Sunday, June 29, 2014

Adult Choices

Well, life is definitely more complicated than it ever was when I was a kid. There are more expectations, which we all crave to hide in our rooms shut and lock the world out. Unfortunately, being an adult means to face it. To gauge the interactions, distance, and boundaries that we need to have with individuals that roam our daily life. Not just individuals but chores of every day life: accounting, time management, relationships, Fun things to do.

Some times I wish I could take back somethings in my life give me a little more freedom than I have. I hate asking for money, and I hate lying about things. Not lying per-say but more like sneaking around the fact that I have no money and just getting by. There are two things in this world that I would love to do. Repay the people whom I've borrowed from, and learn.

If I stop learning I stop growing, experiencing other ideas, about who I am who I want to be. My experiences give me guidance  to be who I want to be, ever so slightly changing my desires and passion to what I pray is God's will for my life. That is what I hope.
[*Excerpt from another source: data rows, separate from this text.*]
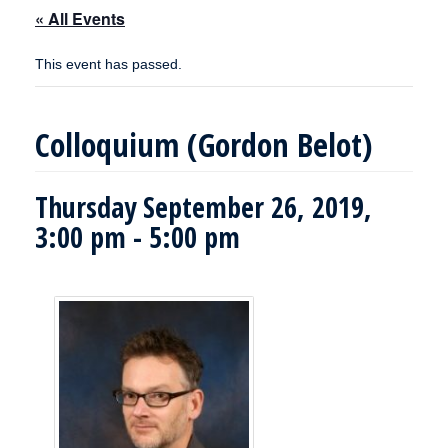
« All Events
This event has passed.
Colloquium (Gordon Belot)
Thursday September 26, 2019,
3:00 pm
-
5:00 pm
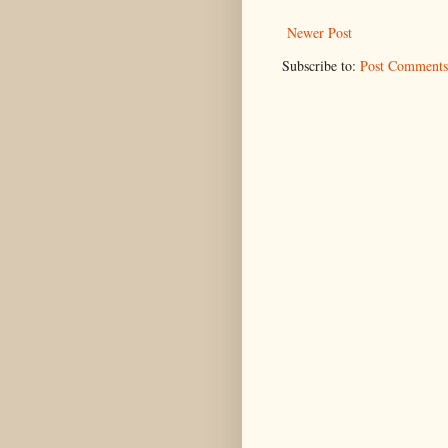
Newer Post
Subscribe to:
Post Comments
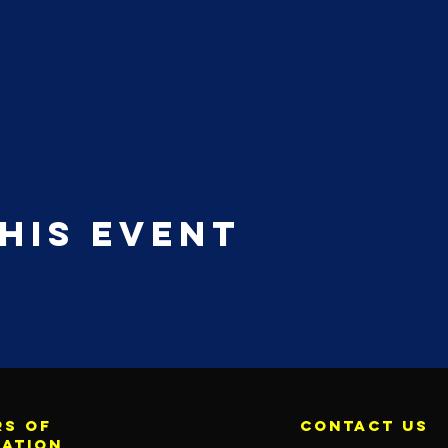
his event
s of
contact us
ration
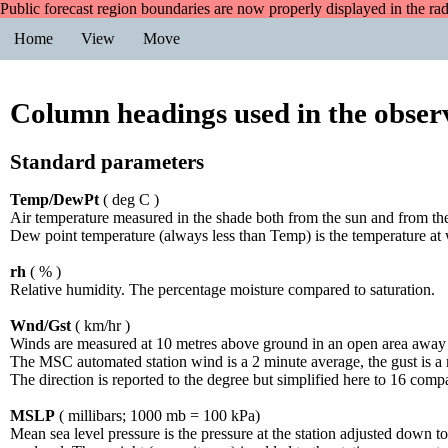
Public forecast region boundaries are now properly displayed in the ra
Home
View
Move
Column headings used in the observ
Standard parameters
Temp/DewPt
( deg C )
Air temperature measured in the shade both from the sun and from the
Dew point temperature (always less than Temp) is the temperature at
rh
( % )
Relative humidity. The percentage moisture compared to saturation.
Wnd/Gst
( km/hr )
Winds are measured at 10 metres above ground in an open area away f
The MSC automated station wind is a 2 minute average, the gust is 
The direction is reported to the degree but simplified here to 16 co
MSLP
( millibars; 1000 mb = 100 kPa)
Mean sea level pressure is the pressure at the station adjusted down to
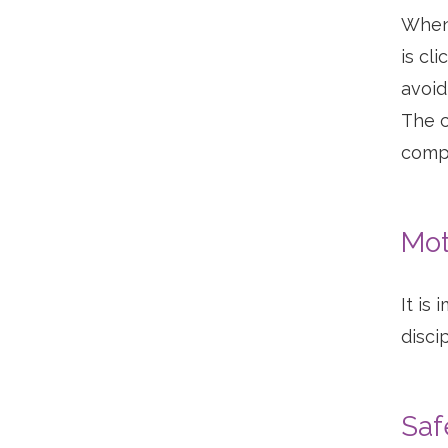
When 
is cl
avoid
The c
compl
Mot
It is
discip
Saf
What I've noticed, isn't the opposite, it's just not the trail I thought I'd be on. Maybe I just need more patience. But Im getting tired of waiting for the day things will just be alright, that I will possibly have enough to share with others, that I can give things to others in need. That I wont be the one in need any more... This is what I had hoped. Budgeting is not my forte for money, not really is it for time either...
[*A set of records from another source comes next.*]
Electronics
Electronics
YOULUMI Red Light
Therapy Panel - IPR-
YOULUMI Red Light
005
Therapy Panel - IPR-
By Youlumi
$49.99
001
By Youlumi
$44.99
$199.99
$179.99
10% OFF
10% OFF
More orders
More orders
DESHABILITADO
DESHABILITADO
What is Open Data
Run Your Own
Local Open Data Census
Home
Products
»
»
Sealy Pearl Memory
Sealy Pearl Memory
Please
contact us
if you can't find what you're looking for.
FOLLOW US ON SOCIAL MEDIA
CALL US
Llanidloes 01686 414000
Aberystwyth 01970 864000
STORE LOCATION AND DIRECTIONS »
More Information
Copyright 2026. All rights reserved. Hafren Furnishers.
Since my injury my time has been consumed of physical therapy, orthopedic surgeons, and other wondrous doctors. They are all very nice, but when Im done with work I go hang out with these people, who are rather awesome, and tiresome. at about 6:30 I am done, but I don't want to go home - traffic and other disasters await on the road- so I go to friends homes and visit them. This way I can hang out with my friends still having other motivations to just drive up there randomly. Mind you, I do this too. I love my friends, not only here but in the other states.
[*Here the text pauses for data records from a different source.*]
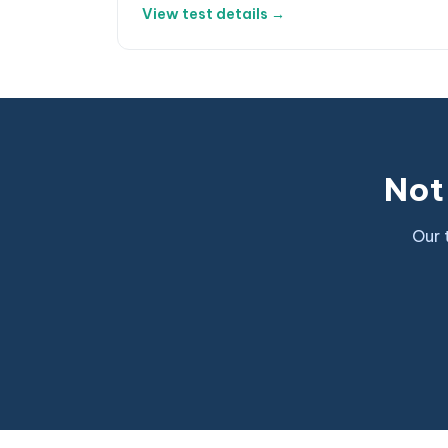
View test details →
Not 
Our 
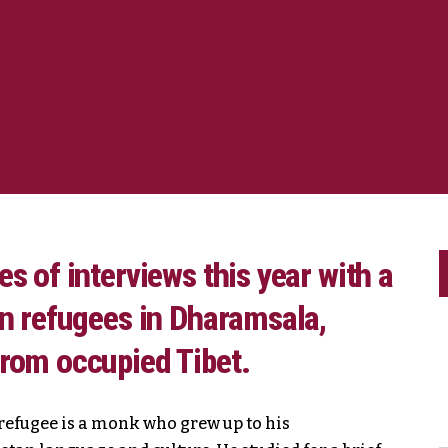
s of interviews this year with a
an refugees in Dharamsala,
from occupied Tibet.
e refugee is a monk who grew up to his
Our relationships have been built on hardships, understandings, misunderstandings, lazy attitudes, encouragement, above all LOVE. This is the biggest most important thing in my friendships, and no not all mushy gushy, cuddles and kisses, but the love that you would do anything for that persons safety. To preserve their truth and identity, to not represent them when interacting with other, to defend them, at least their character, when they might be wrong about something.

I think though this love has a tight line that could be crossed over to a romantic love. I believe that I have breeched or at least came really close to crossing the line. I don't ever want to hurt this friend or any for that matter. They mean so much to me. I'd protect them in every circumstances, no matter what they were.

I'm in love with this person, I  don't expect people to understand yet, I mean we've hung out but I cannot stop thinking about them 24/7 and if anything ever happened to them I'd be distraught. I know I mess up sometimes, and that I am a terrible person for watching certain movies or listening to certain music, or claiming things that might not be mine to claim. But if I truly loved this person like I think I do.. If they asked I'd do my best to stop.

But I don't even know if it is right... All I know is love is a tricky twisted thing that plays with the strings of the heart and sometimes I'd rather deal with the physical pain of an injury than the pain of a metaphorical heart ripping apart. It may take 12 months to heal from a torn ACL, but it takes a life time to heal from a heart ache. Even when the pain ceases the memory goes on. Fun things aren't as fun, and the ground gets cold and dead, and finally when you're past all that the only thing to live for is what you cant see or touch, but you can feel every day, by the blessings he brings, which might not be so bad, if we weren't consumed with our thoughtless active desires.

I love you, my special person and I wish the complexities in the world wouldn't ruin what we could have, or even what we do. Hopefully it will be safer for us again...
<3 Christine

PS Maybe being an adult is doing things we don't want to do but have to do.